Traffic Sign Recognition

Pipeline

The goals / steps of this project are the following:

Load the data set (see below for links to the project data set)
Explore, summarize and visualize the data set
Design, train and test a model architecture
Use the model to make predictions on new images
Analyze the softmax probabilities of the new images
Summarize the results with a written report

Step 1: Loading, Exploring and Visualizing the Data

In this project, the German Traffic Sign Dataset has been used to train a convolutional neural network. Each image is represented as a 32x32 pixel RGB image. The number of sign images is then split into Training, Validation and Testing sets as follows.

Data	Number of Images
Training	34799
Validation	4410
Testing	12630

The testing data is never looked at except at the very end to calculate model performance. The data consists of 43 variety of traffic signs. An example of each sign from the training dataset has been shown below.

The number of images for each sign is not equal in the dataset. Some signs occur more frequently than the other. Thus, precaution needs to be taken so that the model is not biased towards more frequent signs. The frequency plot is given below.

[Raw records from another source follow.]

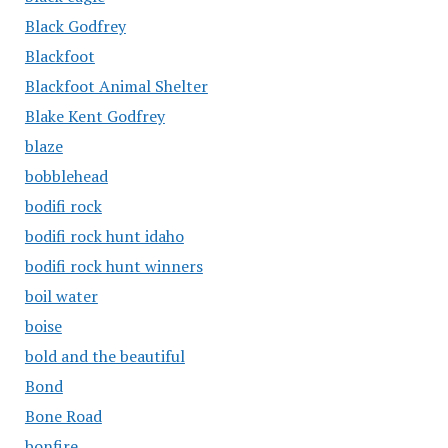
Black Godfrey
Blackfoot
Blackfoot Animal Shelter
Blake Kent Godfrey
blaze
bobblehead
bodifi rock
bodifi rock hunt idaho
bodifi rock hunt winners
boil water
boise
bold and the beautiful
Bond
Bone Road
bonfire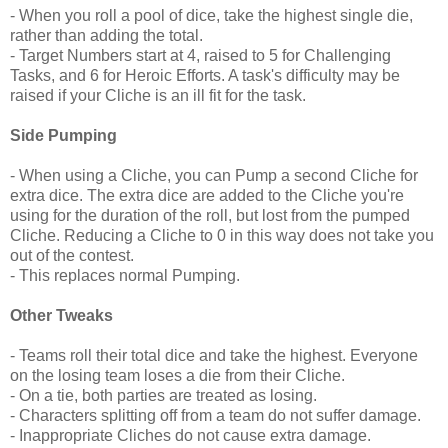
- When you roll a pool of dice, take the highest single die,
rather than adding the total.
- Target Numbers start at 4, raised to 5 for Challenging
Tasks, and 6 for Heroic Efforts. A task's difficulty may be
raised if your Cliche is an ill fit for the task.
Side Pumping
- When using a Cliche, you can Pump a second Cliche for
extra dice. The extra dice are added to the Cliche you're
using for the duration of the roll, but lost from the pumped
Cliche. Reducing a Cliche to 0 in this way does not take you
out of the contest.
- This replaces normal Pumping.
Other Tweaks
- Teams roll their total dice and take the highest. Everyone
on the losing team loses a die from their Cliche.
- On a tie, both parties are treated as losing.
- Characters splitting off from a team do not suffer damage.
- Inappropriate Cliches do not cause extra damage.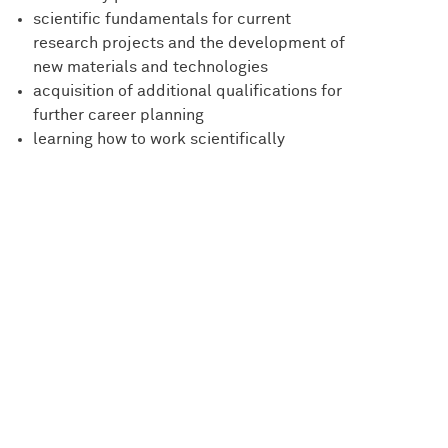
scientific fundamentals for current
research projects and the development of
new materials and technologies
acquisition of additional qualifications for
further career planning
learning how to work scientifically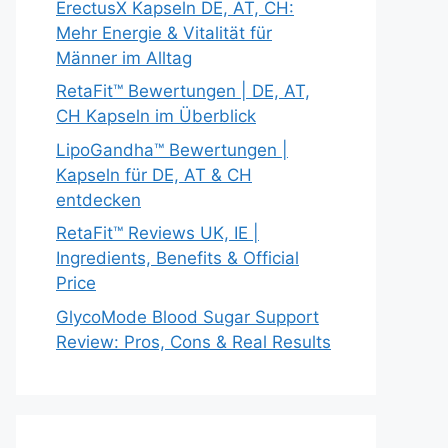
ErectusX Kapseln DE, AT, CH:
Mehr Energie & Vitalität für
Männer im Alltag
RetaFit™ Bewertungen | DE, AT,
CH Kapseln im Überblick
LipoGandha™ Bewertungen |
Kapseln für DE, AT & CH
entdecken
RetaFit™ Reviews UK, IE |
Ingredients, Benefits & Official
Price
GlycoMode Blood Sugar Support
Review: Pros, Cons & Real Results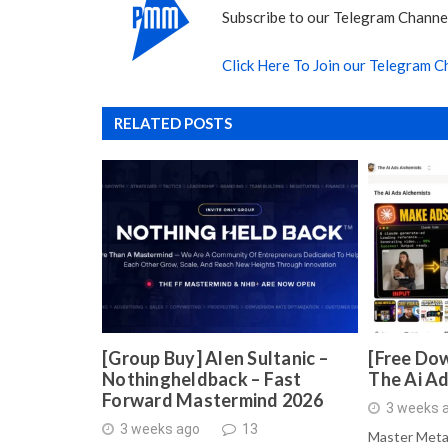
Subscribe to our Telegram Channel
Click Here To Join our Telegram C
RELATED POSTS
[Group Buy] Alen Sultanic –
[Free Dow
Nothingheldback – Fast
The Ai A
Forward Mastermind 2026
3 weeks 
3 weeks ago
13
Master Meta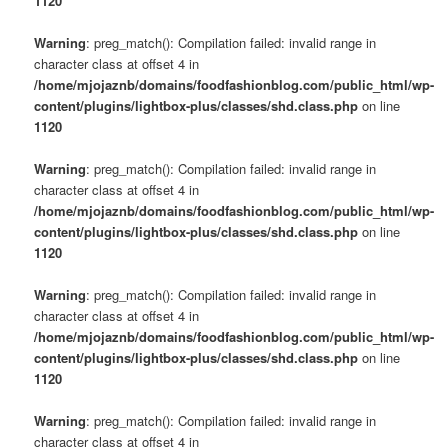
1120
Warning
: preg_match(): Compilation failed: invalid range in
character class at offset 4 in
/home/mjojaznb/domains/foodfashionblog.com/public_html/wp-
content/plugins/lightbox-plus/classes/shd.class.php
on line
1120
Warning
: preg_match(): Compilation failed: invalid range in
character class at offset 4 in
/home/mjojaznb/domains/foodfashionblog.com/public_html/wp-
content/plugins/lightbox-plus/classes/shd.class.php
on line
1120
Warning
: preg_match(): Compilation failed: invalid range in
character class at offset 4 in
/home/mjojaznb/domains/foodfashionblog.com/public_html/wp-
content/plugins/lightbox-plus/classes/shd.class.php
on line
1120
Warning
: preg_match(): Compilation failed: invalid range in
character class at offset 4 in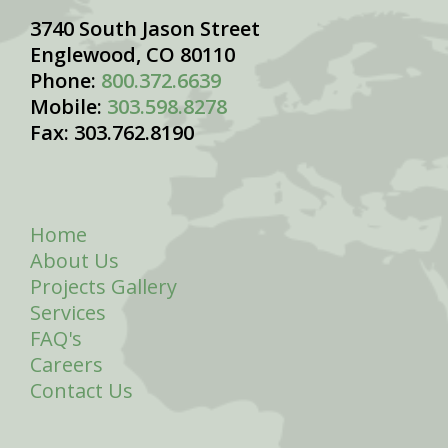
3740 South Jason Street
Englewood, CO 80110
Phone:
800.372.6639
Mobile:
303.598.8278
Fax: 303.762.8190
Home
About Us
Projects Gallery
Services
FAQ's
Careers
Contact Us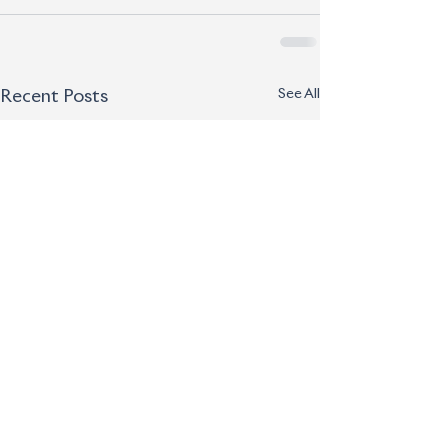
See All
Recent Posts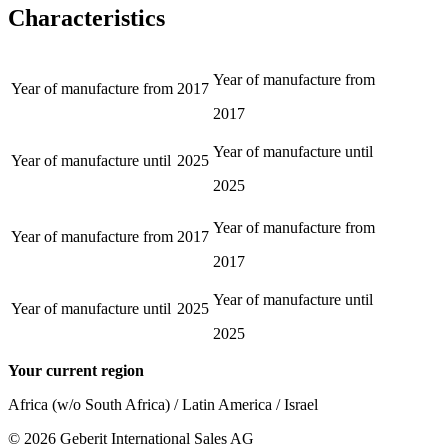
Characteristics
Year of manufacture from
Year of manufacture from
2017
2017
Year of manufacture until
Year of manufacture until
2025
2025
Year of manufacture from
Year of manufacture from
2017
2017
Year of manufacture until
Year of manufacture until
2025
2025
Your current region
Africa (w/o South Africa) / Latin America / Israel
©
2026
Geberit International Sales AG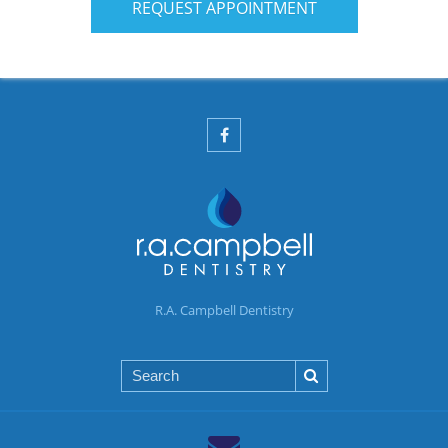
REQUEST APPOINTMENT
R.A. Campbell Dentistry
Search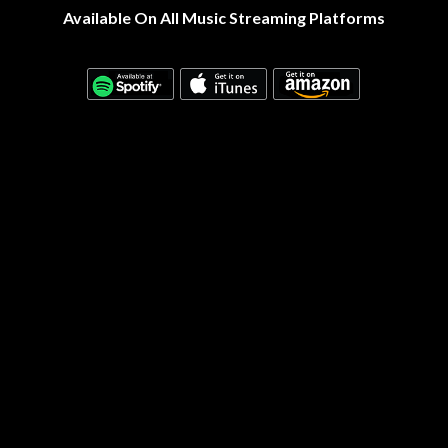
Available On All Music Streaming Platforms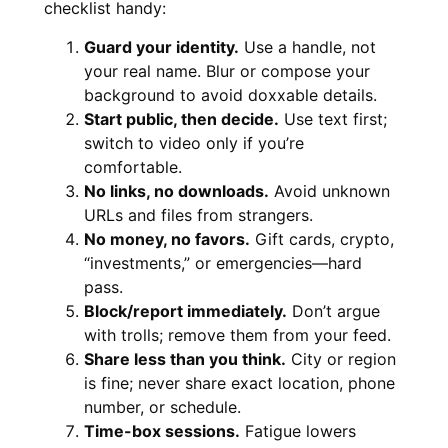
checklist handy:
Guard your identity.
Use a handle, not
your real name. Blur or compose your
background to avoid doxxable details.
Start public, then decide.
Use text first;
switch to video only if you’re
comfortable.
No links, no downloads.
Avoid unknown
URLs and files from strangers.
No money, no favors.
Gift cards, crypto,
“investments,” or emergencies—hard
pass.
Block/report immediately.
Don’t argue
with trolls; remove them from your feed.
Share less than you think.
City or region
is fine; never share exact location, phone
number, or schedule.
Time-box sessions.
Fatigue lowers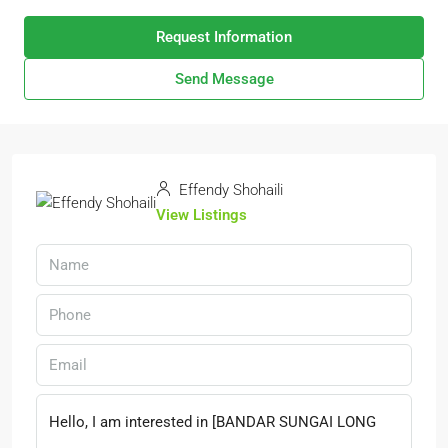
Request Information
Send Message
Effendy Shohaili
View Listings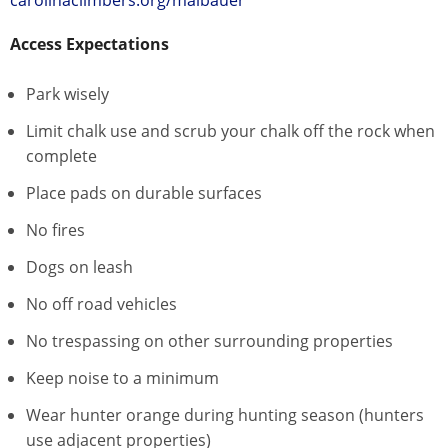
Access Expectations
Park wisely
Limit chalk use and scrub your chalk off the rock when
complete
Place pads on durable surfaces
No fires
Dogs on leash
No off road vehicles
No trespassing on other surrounding properties
Keep noise to a minimum
Wear hunter orange during hunting season (hunters
use adjacent properties)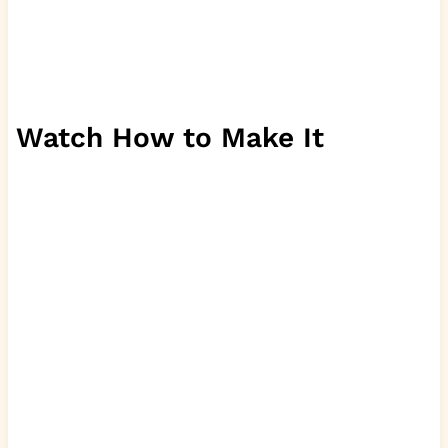
Watch How to Make It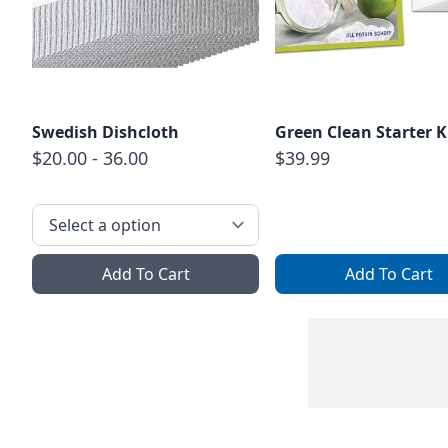
Swedish Dishcloth
Green Clean Starter K
$20.00 - 36.00
$39.99
Add To Cart
Add To Cart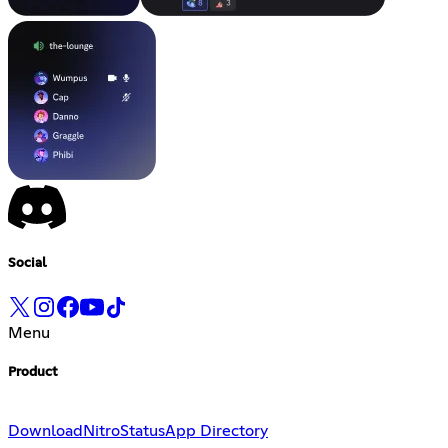
Social
Menu
Product
Download
Nitro
Status
App Directory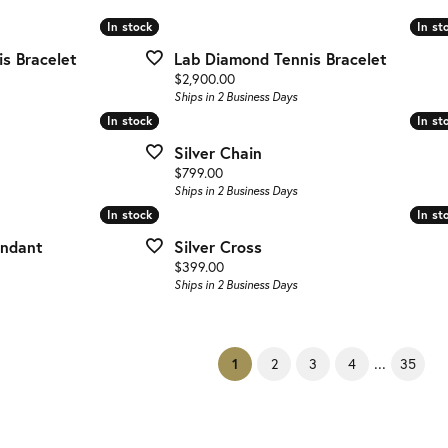
In stock
In stock
In st
In st
s Bracelet
Lab Diamond Tennis Bracelet
Price:
$2,900.00
Ships in 2 Business Days
In stock
In stock
In st
In st
Silver Chain
Price:
$799.00
Ships in 2 Business Days
In stock
In stock
In st
In st
endant
Silver Cross
Price:
$399.00
Ships in 2 Business Days
...
(current)
2
3
4
35
1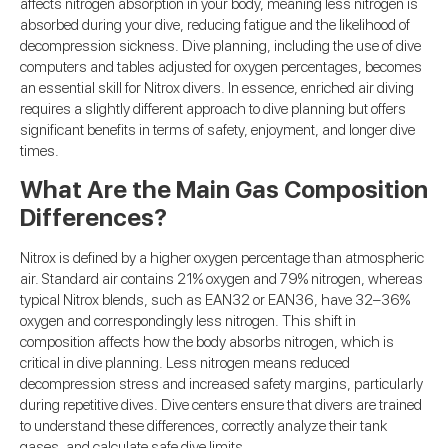
affects nitrogen absorption in your body, meaning less nitrogen is
absorbed during your dive, reducing fatigue and the likelihood of
decompression sickness. Dive planning, including the use of dive
computers and tables adjusted for oxygen percentages, becomes
an essential skill for Nitrox divers. In essence, enriched air diving
requires a slightly different approach to dive planning but offers
significant benefits in terms of safety, enjoyment, and longer dive
times.
What Are the Main Gas Composition
Differences?
Nitrox is defined by a higher oxygen percentage than atmospheric
air. Standard air contains 21% oxygen and 79% nitrogen, whereas
typical Nitrox blends, such as EAN32 or EAN36, have 32–36%
oxygen and correspondingly less nitrogen. This shift in
composition affects how the body absorbs nitrogen, which is
critical in dive planning. Less nitrogen means reduced
decompression stress and increased safety margins, particularly
during repetitive dives. Dive centers ensure that divers are trained
to understand these differences, correctly analyze their tank
gases, and calculate safe dive limits.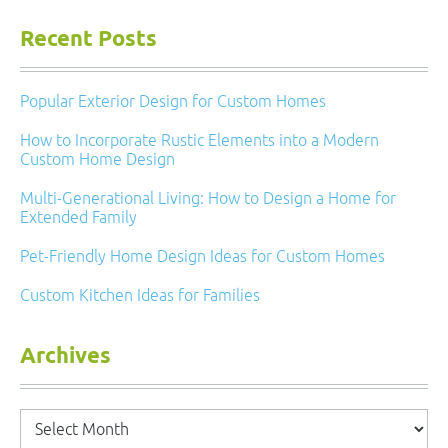
Recent Posts
Popular Exterior Design for Custom Homes
How to Incorporate Rustic Elements into a Modern
Custom Home Design
Multi-Generational Living: How to Design a Home for
Extended Family
Pet-Friendly Home Design Ideas for Custom Homes
Custom Kitchen Ideas for Families
Archives
Archives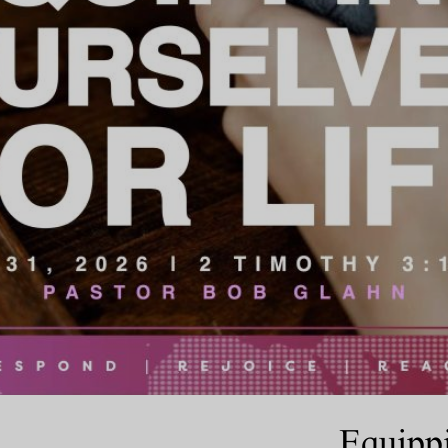
Equippi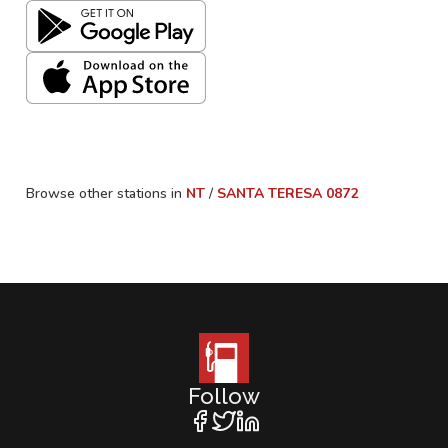
Browse other stations in
NT
/
SANTA TERESA
0872
Follow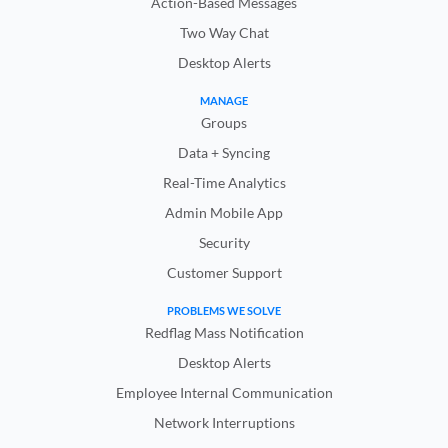
Action-Based Messages
Two Way Chat
Desktop Alerts
MANAGE
Groups
Data + Syncing
Real-Time Analytics
Admin Mobile App
Security
Customer Support
PROBLEMS WE SOLVE
Redflag Mass Notification
Desktop Alerts
Employee Internal Communication
Network Interruptions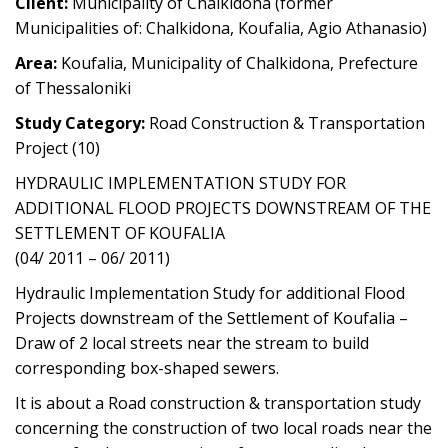
Client:
Municipality of Chalkidona (former
Municipalities of: Chalkidona, Koufalia, Agio Athanasio)
Area:
Koufalia, Municipality of Chalkidona, Prefecture
of Thessaloniki
Study Category:
Road Construction & Transportation
Project (10)
HYDRAULIC IMPLEMENTATION STUDY FOR
ADDITIONAL FLOOD PROJECTS DOWNSTREAM OF THE
SETTLEMENT OF KOUFALIA
(04/ 2011 – 06/ 2011)
Hydraulic Implementation Study for additional Flood
Projects downstream of the Settlement of Koufalia –
Draw of 2 local streets near the stream to build
corresponding box-shaped sewers.
It is about a Road construction & transportation study
concerning the construction of two local roads near the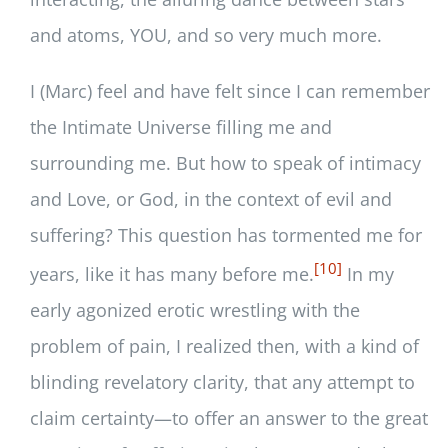
and atoms, YOU, and so very much more.
I (Marc) feel and have felt since I can remember
the Intimate Universe filling me and
surrounding me. But how to speak of intimacy
and Love, or God, in the context of evil and
suffering? This question has tormented me for
[10]
years, like it has many before me.
In my
early agonized erotic wrestling with the
problem of pain, I realized then, with a kind of
blinding revelatory clarity, that any attempt to
claim certainty—to offer an answer to the great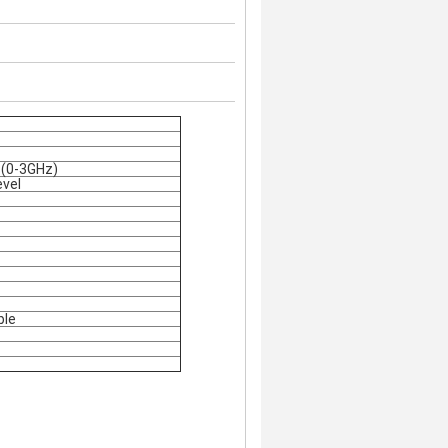
1 (0-3GHz)
evel
ble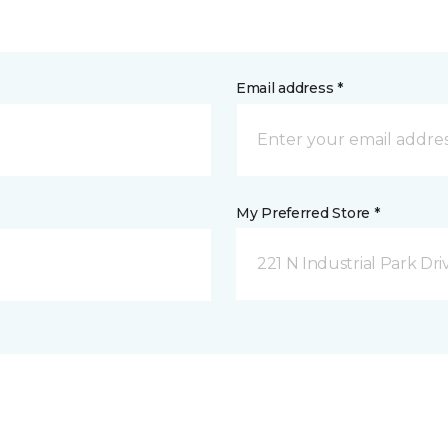
Email address *
My Preferred Store *
221 N Industrial Park Dri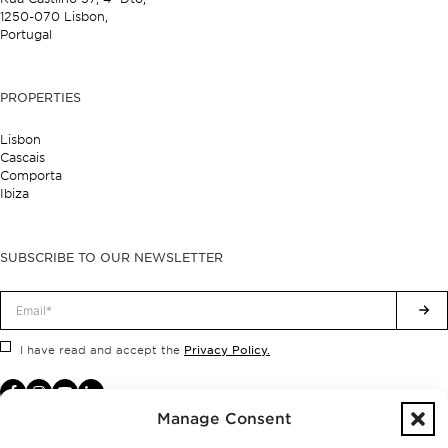
1250-070 Lisbon,
Portugal
PROPERTIES
Lisbon
Cascais
Comporta
Ibiza
SUBSCRIBE TO OUR NEWSLETTER
Privacy Policy.
I have read and accept the
Manage Consent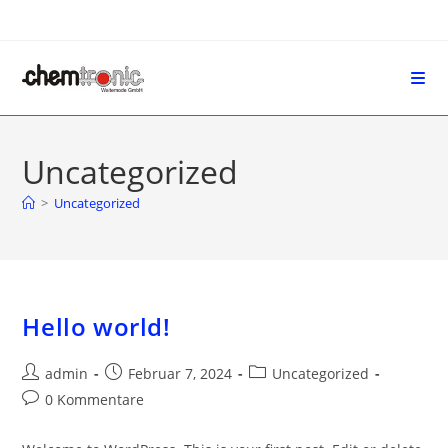
Uncategorized
>
Uncategorized
Hello world!
admin
Februar 7, 2024
Uncategorized
0 Kommentare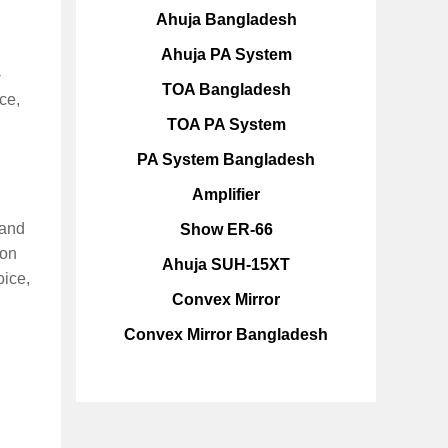
Ahuja Bangladesh
Ahuja PA System
-
TOA Bangladesh
ce,
TOA PA System
PA System Bangladesh
Amplifier
 and
Show ER-66
ion
Ahuja SUH-15XT
ice,
Convex Mirror
Convex Mirror Bangladesh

Step 2: Data Enrichment and Preprocessing

Image Mirroring

First, the motivation is to increase the amount of data to enhance the learning. Some of the traffic signs have an axis of symmetry i.e. they are invariant to fliping them vertically, horizontally or diagonally. An example is the "Yield" sign which as a vertical axis of symmetry passing through its center. Including this flipped data will help the model capture this inherent symmetry in some of the traffic signs. Also, some pairs of signs interchange between each other on flipping like "Turn Right" becomes "Turn Left". The Symmetric properties of signs are given in the table below

ID	Data	Line of Symmetry
0	Speed limit (20km/h)
1	Speed limit (30km/h)	Horizontal
2	Speed limit (50km/h)
3	Speed limit (60km/h)
4	Speed limit (70km/h)
5	Speed limit (80km/h)	Horizontal
6	End of speed limit (80km/h)
7	Speed limit (100km/h)
8	Speed limit (120km/h)
9	No passing
10	No passing for vehicles over 3.5 metric tons
11	Right-of-way at the next intersection	Vertical
12	Priority road	Vertical, Horizontal
13	Yield	Vertical
14	Stop
15	No vehicles	Vertical, Horizontal
16	Vehicles over 3.5 metric tons prohibited
17	No entry	Vertical, Horizontal
18	General caution	Vertical
19	Dangerous curve to the left	Interchange 1
20	Dangerous curve to the right	Interchange 1
21	Double curve
22	Bumpy road	Vertical
23	Slippery road
24	Road narrows on the right
25	Road work
26	Traffic signals	Vertical
27	Pedestrians
28	Children crossing
29	Bicycles crossing
30	Beware of ice/snow	Vertical
31	Wild animals crossing
32	End of all speed and passing limits	Diagonal
33	Turn right ahead	Interchange 2
34	Turn left ahead	Interchange 2
35	Ahead only	Vertical
36	Go straight or right	Interchange 3
37	Go straight or left	Interchange 3
38	Keep right	Interchange 4
39	Keep left	Interchange 4
40	Roundabout mandatory	Diagonal
41	End of no passing
42	End of no passing by vehicles over 3.5 metric tons

Using these symmeric properties, the amount of training data is increased to 56368 images. Some newally added images are shown below.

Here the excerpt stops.